Task description:
Each line of the data must be written out again verbatim; no image belongs in the copy.

==== Available data ====

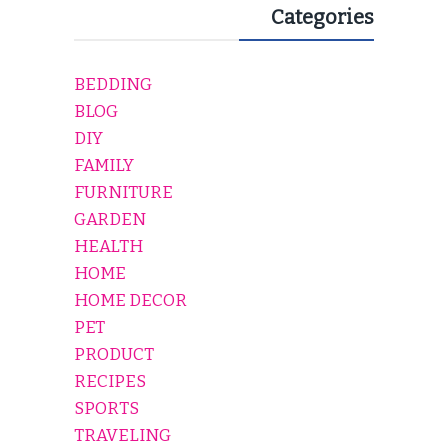
Categories
BEDDING
BLOG
DIY
FAMILY
FURNITURE
GARDEN
HEALTH
HOME
HOME DECOR
PET
PRODUCT
RECIPES
SPORTS
TRAVELING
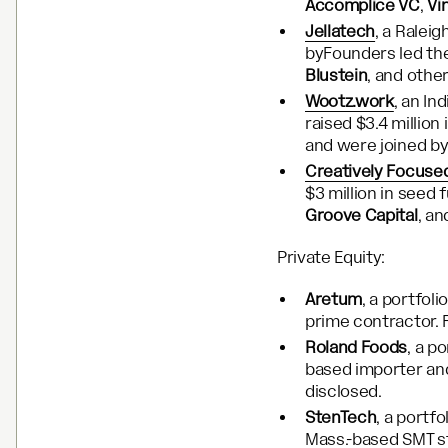
Accomplice VC
,
Vi
Jellatech
, a Ralei
byFounders led th
Blustein
, and othe
Wootz.work
, an I
raised $3.4 million
and were joined b
Creatively Focuse
$3 million in seed 
Groove Capital
, a
Private Equity:
Aretum
, a portfol
prime contractor. 
Roland Foods
, a p
based importer and
disclosed.
StenTech
, a portf
Mass.-based SMT st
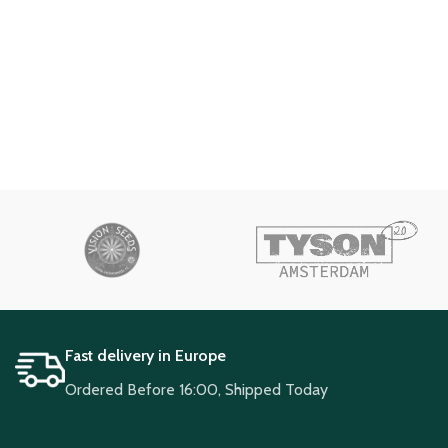
Fast delivery in Europe
Ordered Before 16:00, Shipped Today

====

Output for this exercise:
Categories
BEDDING
BLOG
DIY
FAMILY
FURNITURE
GARDEN
HEALTH
HOME
HOME DECOR
PET
PRODUCT
RECIPES
SPORTS
TRAVELING
Accomplice VC
,
Vi
Jellatech
, a Ralei
byFounders led th
Blustein
, and othe
Wootz.work
, an I
raised $3.4 million
and were joined b
Creatively Focuse
$3 million in seed 
Groove Capital
, a
Private Equity:
Aretum
, a portfol
prime contractor. 
Roland Foods
, a p
based importer and
disclosed.
StenTech
, a portf
Mass.-based SMT st
Fast delivery in Europe
Ordered Before 16:00, Shipped Today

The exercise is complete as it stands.